Re: Noob Wonders: Lisp-1 vs. Lisp-2
- From: Kent M Pitman <pitman@xxxxxxxxxxx>
- Date: 12 Jan 2008 08:30:38 -0500
[ comp.lang.lisp only; http://www.nhplace.com/kent/PFAQ/cross-posting.html ]
Xah Lee <xah@xxxxxxxxxx> writes:
sorry, a minor correction but important.
I wrote:
“Now, the question is, why does Common Lisp has this multi-meaning-
space?”
It should be
“Now, the question is, why do Lisps before Common Lisp have this multi-
meaning-space?”
I don't like to post corrections to newsgroup posting.
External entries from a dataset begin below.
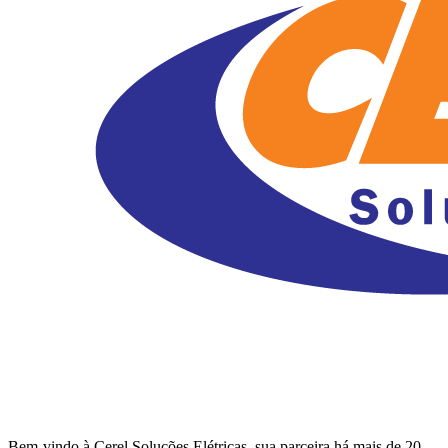
Bem-vindo à Cerel Soluções Elétricas, sua parceira há mais de 20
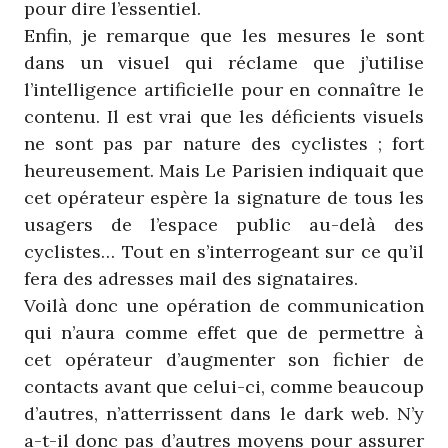
pour dire l’essentiel.
Enfin, je remarque que les mesures le sont
dans un visuel qui réclame que j’utilise
l’intelligence artificielle pour en connaître le
contenu. Il est vrai que les déficients visuels
ne sont pas par nature des cyclistes ; fort
heureusement. Mais Le Parisien indiquait que
cet opérateur espère la signature de tous les
usagers de l’espace public au-delà des
cyclistes… Tout en s’interrogeant sur ce qu’il
fera des adresses mail des signataires.
Voilà donc une opération de communication
qui n’aura comme effet que de permettre à
cet opérateur d’augmenter son fichier de
contacts avant que celui-ci, comme beaucoup
d’autres, n’atterrissent dans le dark web. N’y
a-t-il donc pas d’autres moyens pour assurer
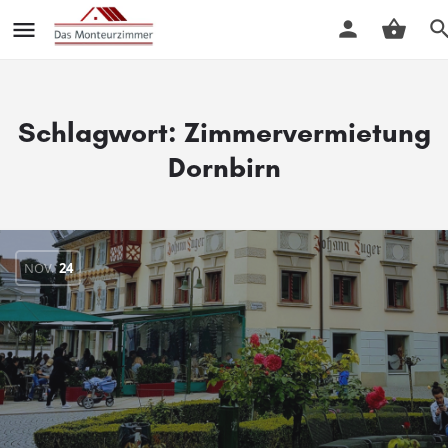
Schlagwort:
Zimmervermietung
Dornbirn
NOV.
24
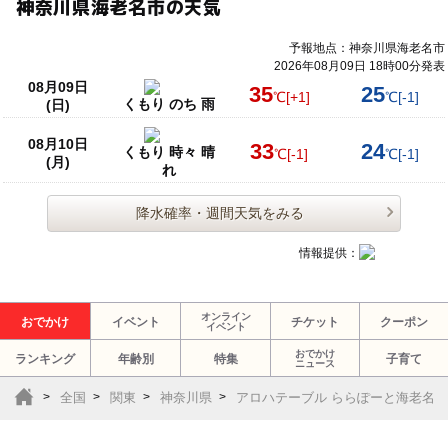
神奈川県海老名市の天気
予報地点：神奈川県海老名市
2026年08月09日 18時00分発表
08月09日
35
25
℃
[+1]
℃
[-1]
くもり のち 雨
(日)
08月10日
33
24
くもり 時々 晴
℃
[-1]
℃
[-1]
(月)
れ
降水確率・週間天気をみる
情報提供：
オンライン
おでかけ
イベント
チケット
クーポン
イベント
おでかけ
ランキング
年齢別
特集
子育て
ニュース
全国
関東
神奈川県
アロハテーブル ららぽーと海老名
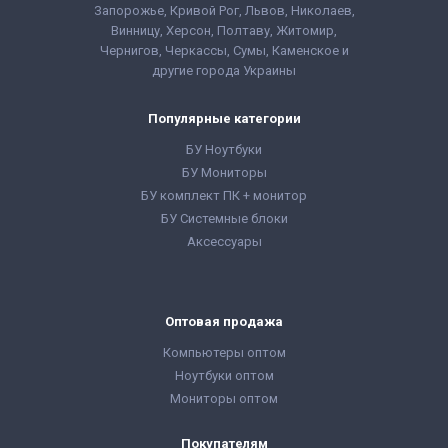
up to 4.00 GHz
up to 4.00 GHz
Запорожье, Кривой Рог, Львов, Николаев,
Поколение
Поколение
Винницу, Херсон, Полтаву, Житомир,
Процессора:
Intel Core
Процессора:
Intel Core
Чернигов, Черкассы, Сумы, Каменское и
i7 - 8gen
i5 - 8gen
Форм-фактор:
USFF
Форм-фактор:
SFF
другие города Украины
Комплектация:
Комплектация:
Системный блок,
Системный блок,
монитор, кабели
монитор, кабели
Популярные категории
подключения,
подключения,
клавиатура, мышь,
клавиатура, мышь,
БУ Ноутбуки
гарантийный талон,
гарантийный талон,
БУ Мониторы
расходная накладная
расходная накладная
БУ комплект ПК + монитор
БУ Системные блоки
Аксессуары
Оптовая продажа
Компьютеры оптом
Ноутбуки оптом
Мониторы оптом
Покупателям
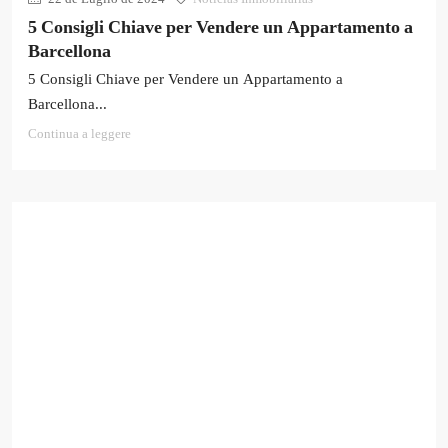
5 Consigli Chiave per Vendere un Appartamento a
Barcellona
5 Consigli Chiave per Vendere un Appartamento a
Barcellona...
Continua a leggere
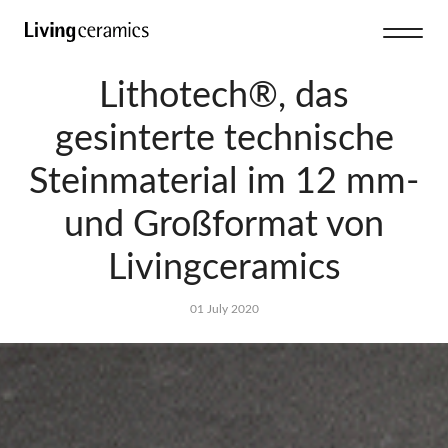
Lithotech®, das
gesinterte technische
Steinmaterial im 12 mm-
und Großformat von
Livingceramics
01 July 2020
No more
corrections on this will be posted.
Notwithstanding the claim by some zealous advocates of single
namespaces that such a naming scheme is canonically determined and the
only natural way of doing things, I think it's just not so: I think
earlier dialects picked it because it felt natural to whoever was
doing it. (That doesn't mean they were saying no one should ever
design a system otherwise, they were just saying they preferred not
to.)
(I suspect one of the strong pressures for caring about this issue at
all is the underlying representation of binary library structure,
which often tends to prefer flat names and requires "name mangling" of
various kinds to wedge the surface namespace into the interchange
language-independent namespace. I suspect that where that pressure
does not exist, this tends to sort out differently than where it does.
In the modern world of cross-calling languages, there is considerable
pressure to do things in the way the backbone does it, to accommodate
something like the CLR. I don't claim this is a completely irrelevant
issue--design needs to be done in a context, and this has become the
relevant context for a large number of users. But I do claim that a
discussion of "the right design within such a context" is not a
discussion of "what is natural or appropriate to people".)
By the way, while I don't tend to agree with or respond to a lot of
your posts for various reasons that are more social than technical, I
do think that the following text from an upthread post of yours, while
not something I agree with, is also not an unreasonable personal
opinion to take--it's just not one I agree with. I've been
disappointed by the harshly negative response to your remarks as if
you've offended some religion by making them. In fact, while I don't
agree, there's evidence you've given some thought to these issues, and
I am saddened by the idea that thoughtful people would reject each
others' ideas or cast aspersions on one another merely because they
disagree on technical claims, and I do consider these technical
claims. (Ironically, I think the reason you get the negative feedback
you do is that I think you've done the same to others in the past, so
maybe there's some justice here, or some lessons all around.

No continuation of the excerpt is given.